▶ **ACTION ITEM**: From the records below, please return each line that holds the word "peut".

Saved entries:
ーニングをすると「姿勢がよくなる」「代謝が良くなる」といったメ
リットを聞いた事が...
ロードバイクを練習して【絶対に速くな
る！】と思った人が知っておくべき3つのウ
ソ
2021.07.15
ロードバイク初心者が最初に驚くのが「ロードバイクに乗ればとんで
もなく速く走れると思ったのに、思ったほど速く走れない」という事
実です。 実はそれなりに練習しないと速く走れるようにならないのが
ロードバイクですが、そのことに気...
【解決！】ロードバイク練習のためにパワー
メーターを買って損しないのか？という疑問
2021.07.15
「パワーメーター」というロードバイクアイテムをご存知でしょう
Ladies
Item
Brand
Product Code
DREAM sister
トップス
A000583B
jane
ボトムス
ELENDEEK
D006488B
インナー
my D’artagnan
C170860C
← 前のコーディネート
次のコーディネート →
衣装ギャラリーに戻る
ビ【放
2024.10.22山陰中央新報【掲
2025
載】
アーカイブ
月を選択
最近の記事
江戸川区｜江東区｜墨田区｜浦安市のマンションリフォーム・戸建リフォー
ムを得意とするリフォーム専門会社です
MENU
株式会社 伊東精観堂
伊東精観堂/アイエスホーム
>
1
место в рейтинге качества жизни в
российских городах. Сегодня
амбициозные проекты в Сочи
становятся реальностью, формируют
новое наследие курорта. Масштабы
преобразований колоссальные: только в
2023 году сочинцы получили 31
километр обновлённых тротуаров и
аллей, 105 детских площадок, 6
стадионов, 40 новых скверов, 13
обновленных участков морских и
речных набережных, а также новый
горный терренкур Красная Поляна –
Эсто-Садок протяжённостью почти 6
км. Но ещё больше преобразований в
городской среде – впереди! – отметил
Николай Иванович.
* * *
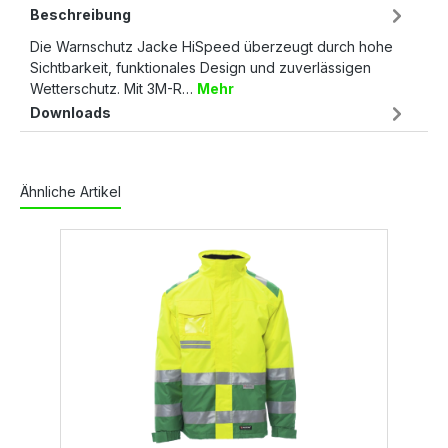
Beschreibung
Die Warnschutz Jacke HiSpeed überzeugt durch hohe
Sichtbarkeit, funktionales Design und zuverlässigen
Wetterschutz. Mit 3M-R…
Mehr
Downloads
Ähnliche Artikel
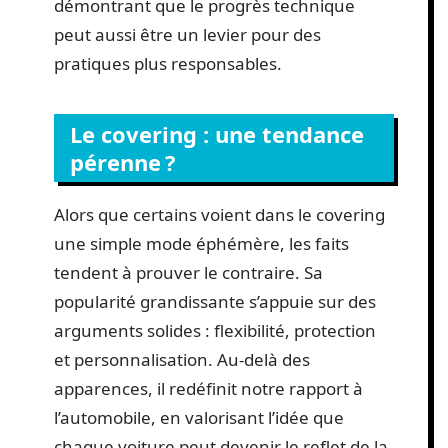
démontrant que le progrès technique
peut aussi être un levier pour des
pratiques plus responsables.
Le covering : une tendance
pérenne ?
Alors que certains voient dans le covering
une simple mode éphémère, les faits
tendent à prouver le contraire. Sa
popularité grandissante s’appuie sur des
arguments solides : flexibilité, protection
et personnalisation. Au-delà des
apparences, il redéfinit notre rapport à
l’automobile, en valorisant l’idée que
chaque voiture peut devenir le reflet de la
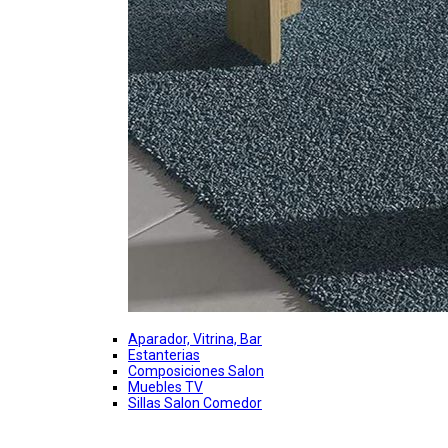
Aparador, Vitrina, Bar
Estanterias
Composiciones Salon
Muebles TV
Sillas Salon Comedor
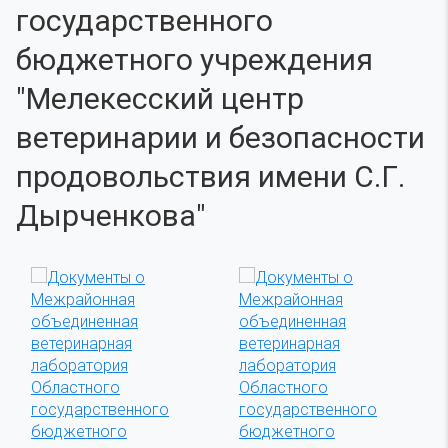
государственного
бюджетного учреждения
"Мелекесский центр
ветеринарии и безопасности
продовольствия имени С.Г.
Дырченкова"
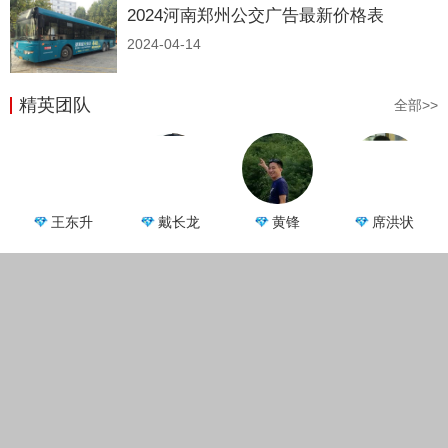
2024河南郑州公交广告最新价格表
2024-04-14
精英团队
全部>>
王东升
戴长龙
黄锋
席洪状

▶ **SOLUTION TO THIS TASK**:
peut aussi être un levier pour des
chaque voiture peut devenir le reflet de la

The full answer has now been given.